Given information START

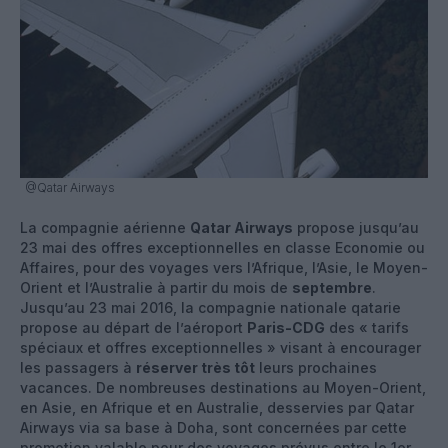
@Qatar Airways
La compagnie aérienne
Qatar Airways
propose jusqu’au
23 mai des offres exceptionnelles en classe Economie ou
Affaires, pour des voyages vers l’Afrique, l’Asie, le Moyen-
Orient et l’Australie à partir du mois de
septembre
.
Jusqu’au 23 mai 2016, la compagnie nationale qatarie
propose au départ de l’aéroport
Paris-CDG
des « tarifs
spéciaux et offres exceptionnelles » visant à encourager
les passagers à
réserver très tôt
leurs prochaines
vacances. De nombreuses destinations au Moyen-Orient,
en Asie, en Afrique et en Australie, desservies par Qatar
Airways via sa base à Doha, sont concernées par cette
promotion valable pour des voyages prévus entre le 1er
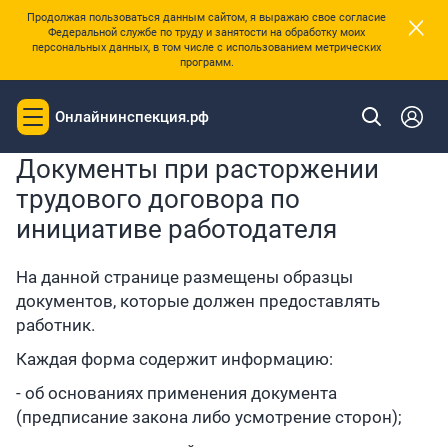
×
Продолжая пользоваться данным сайтом, я выражаю свое согласие
Федеральной службе по труду и занятости на обработку моих
персональных данных, в том числе с использованием метрических
программ.
|
Главная
Банк документов
Онлайнинспекция.рф
Toggle
navigation
Документы при расторжении
трудового договора по
инициативе работодателя
На данной странице размещены образцы
документов, которые должен предоставлять
работник.
Каждая форма содержит информацию:
- об основаниях применения документа
(предписание закона либо усмотрение сторон);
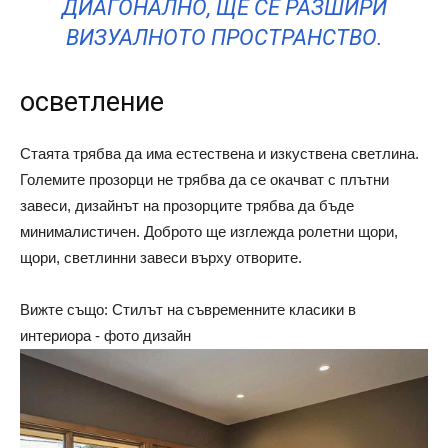
ДИАГОНАЛНО, ЩЕ СЕ РАЗШИРИ
ВИЗУАЛНОТО ПРОСТРАНСТВО.
осветление
Стаята трябва да има естествена и изкуствена светлина.
Големите прозорци не трябва да се окачват с плътни
завеси, дизайнът на прозорците трябва да бъде
минималистичен. Доброто ще изглежда ролетни щори,
щори, светлинни завеси върху отворите.
Вижте също: Стилът на съвременните класики в
интериора - фото дизайн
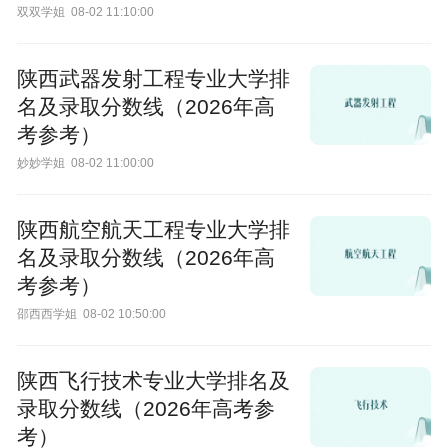
双双学姐
08-02 11:10:00
陕西武器发射工程专业大学排
名及录取分数线（2026年高
考参考）
妙妙学姐
08-02 11:00:00
陕西航空航天工程专业大学排
名及录取分数线（2026年高
考参考）
邵西西学姐
08-02 10:50:00
陕西飞行技术专业大学排名及
录取分数线（2026年高考参
考）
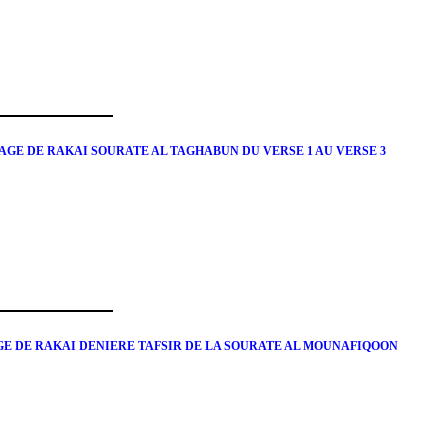
AGE DE RAKAI SOURATE AL TAGHABUN DU VERSE 1 AU VERSE 3
GE DE RAKAI DENIERE TAFSIR DE LA SOURATE AL MOUNAFIQOON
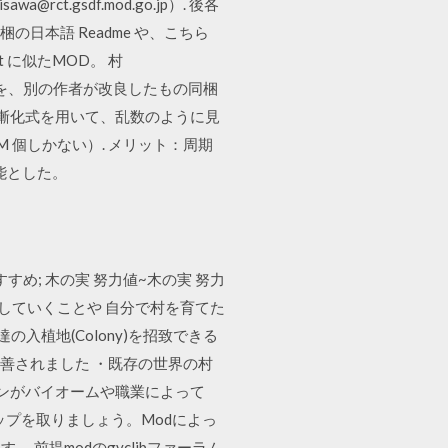
a@rct.gsdf.mod.go.jp）. 後各
は、同梱の日本語 Readme や、こちら
it に似たMOD。 村
のMOD) を、別の作者が改良したもの同梱
 漸化式を用いて、乱数のように見
 1のM 個しかない）. メリット：周期
能とした。
ン おすすめ; 木の実 努力値~木の実 努力
くしていくことや 自分で村を育てた
NPC達の入植地(Colony)を招致できる
善されました ・既存の世界の村
キンがバイオームや職業によって
ップを取りましょう。Modによっ
前提modのgvclibファーラム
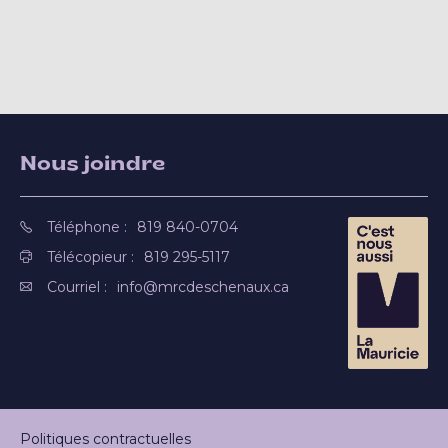
Nous joindre
Téléphone :
819 840-0704
Télécopieur :
819 295-5117
Courriel :
info@mrcdeschenaux.ca
Politiques contractuelles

Given information END

A faithful copy of the data above is wanted, with every image left out.

Output for this task:
@Qatar Airways
La compagnie aérienne
Qatar Airways
propose jusqu’au
23 mai des offres exceptionnelles en classe Economie ou
Affaires, pour des voyages vers l’Afrique, l’Asie, le Moyen-
Orient et l’Australie à partir du mois de
septembre
.
Jusqu’au 23 mai 2016, la compagnie nationale qatarie
propose au départ de l’aéroport
Paris-CDG
des « tarifs
spéciaux et offres exceptionnelles » visant à encourager
les passagers à
réserver très tôt
leurs prochaines
vacances. De nombreuses destinations au Moyen-Orient,
en Asie, en Afrique et en Australie, desservies par Qatar
Airways via sa base à Doha, sont concernées par cette
promotion valable pour des voyages prévus entre le 1er
×
Продолжая пользоваться данным сайтом, я выражаю свое согласие
Федеральной службе по труду и занятости на обработку моих
персональных данных, в том числе с использованием метрических
программ.
|
Главная
Банк документов
Онлайнинспекция.рф
Toggle
navigation
Документы при расторжении
трудового договора по
инициативе работодателя
На данной странице размещены образцы
документов, которые должен предоставлять
работник.
Каждая форма содержит информацию:
- об основаниях применения документа
(предписание закона либо усмотрение сторон);
ДИАГОНАЛНО, ЩЕ СЕ РАЗШИРИ
ВИЗУАЛНОТО ПРОСТРАНСТВО.
осветление
Стаята трябва да има естествена и изкуствена светлина.
Големите прозорци не трябва да се окачват с плътни
завеси, дизайнът на прозорците трябва да бъде
минималистичен. Доброто ще изглежда ролетни щори,
щори, светлинни завеси върху отворите.
Вижте също: Стилът на съвременните класики в
интериора - фото дизайн
双双学姐
08-02 11:10:00
陕西武器发射工程专业大学排
名及录取分数线（2026年高
考参考）
妙妙学姐
08-02 11:00:00
陕西航空航天工程专业大学排
名及录取分数线（2026年高
考参考）
邵西西学姐
08-02 10:50:00
陕西飞行技术专业大学排名及
录取分数线（2026年高考参
考）
AGE DE RAKAI SOURATE AL TAGHABUN DU VERSE 1 AU VERSE 3
GE DE RAKAI DENIERE TAFSIR DE LA SOURATE AL MOUNAFIQOON
a@rct.gsdf.mod.go.jp）. 後各
は、同梱の日本語 Readme や、こちら
it に似たMOD。 村
のMOD) を、別の作者が改良したもの同梱
 漸化式を用いて、乱数のように見
 1のM 個しかない）. メリット：周期
能とした。
ン おすすめ; 木の実 努力値~木の実 努力
くしていくことや 自分で村を育てた
NPC達の入植地(Colony)を招致できる
善されました ・既存の世界の村
キンがバイオームや職業によって
ップを取りましょう。Modによっ
前提modのgvclibファーラム
Nous joindre
Téléphone :
819 840-0704
Télécopieur :
819 295-5117
Courriel :
info@mrcdeschenaux.ca
Politiques contractuelles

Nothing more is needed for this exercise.